Figure 4 Four of a set of five images (left) of a bronze sculpture under different lighting conditions (taken by waving a desk lamp in front of the sculpture). The user begins with a single source image, and then creates the lighting of the final composite by painting a series of strokes with various image objectives. Strokes using the maximum and minimum luminance objectives are used to remove and add both highlights and shadows. Strokes using the designated color objective are used to select the color of the statue’s base, and to create an evenly lit table surface (the colors of the strokes shown indicate the source image chosen by the image objective). The supplemental video shows the process of creating this result.
Figure 6 We use a set of portraits (first row) to mix and match facial features, to either improve a portrait, or create entirely new people. The faces are firsthand-aligned, for example, to place all the noses in the same location.
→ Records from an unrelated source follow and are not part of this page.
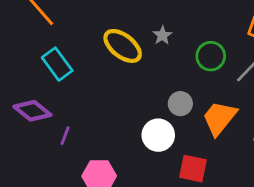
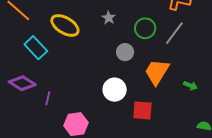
yellow ellipse: (123, 46) -> (65, 25), moved
gray circle: (180, 104) -> (125, 52), moved

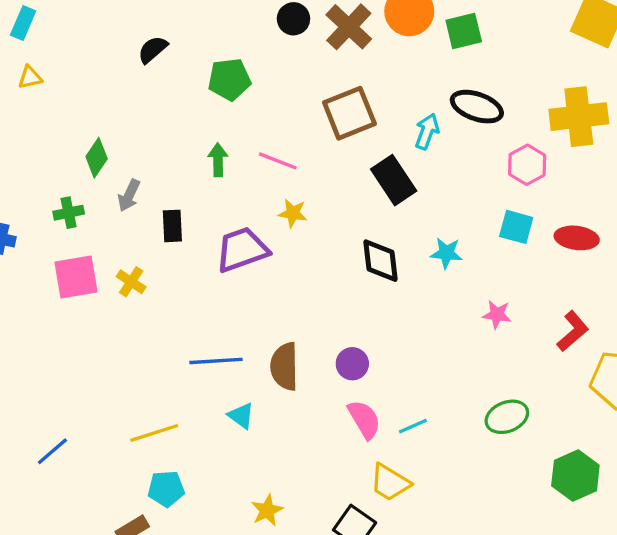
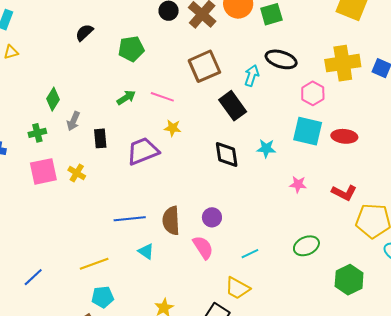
green arrow: (218, 160) -> (126, 98), turned 60
cyan square: (516, 227) -> (308, 131), size x1.4
red L-shape: (573, 331) -> (344, 193), turned 70
pink semicircle: (364, 419) -> (203, 247), moved

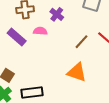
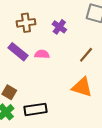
pink semicircle: (40, 31) -> (42, 54), moved

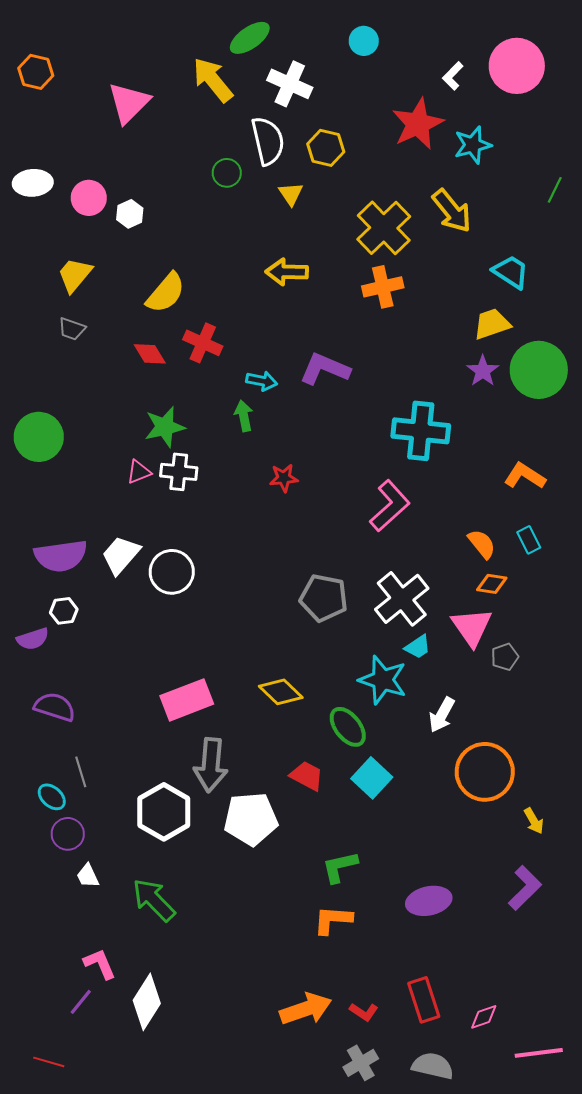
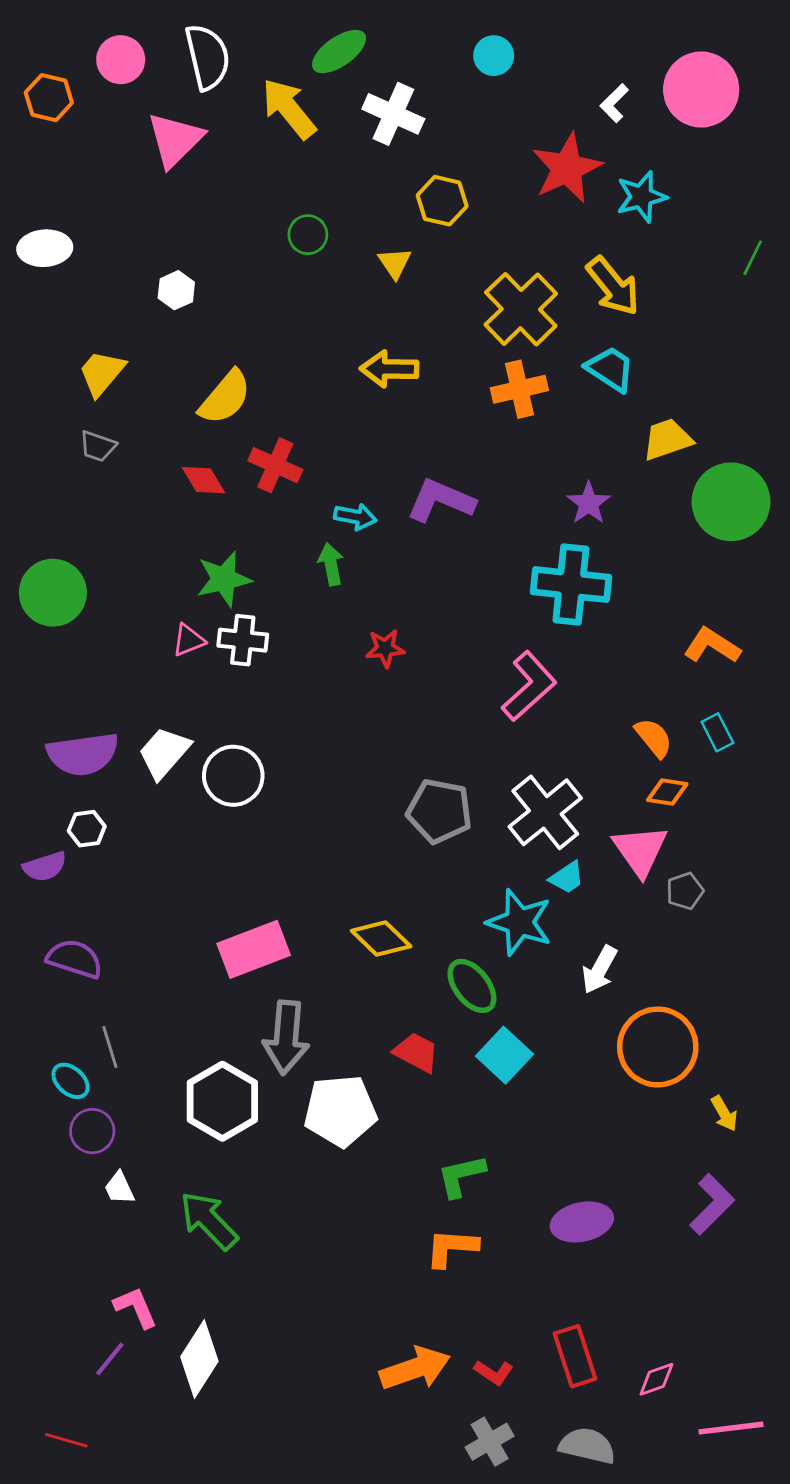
white semicircle: (268, 141) -> (208, 57), moved
pink circle: (89, 198) -> (121, 60), moved
cyan trapezoid: (511, 272) -> (610, 369), moved
purple star: (483, 371) -> (589, 503), moved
In the first two images in the second row, we replace the closed eyes of a portrait with the open eyes of another. The user paints strokes with the designated source objective to specify desired features. Next, we create a fictional person by combining three source portraits. Gradient-domain fusion is used to smooth out skin tone differences. Finally, we show two additional mixed portraits.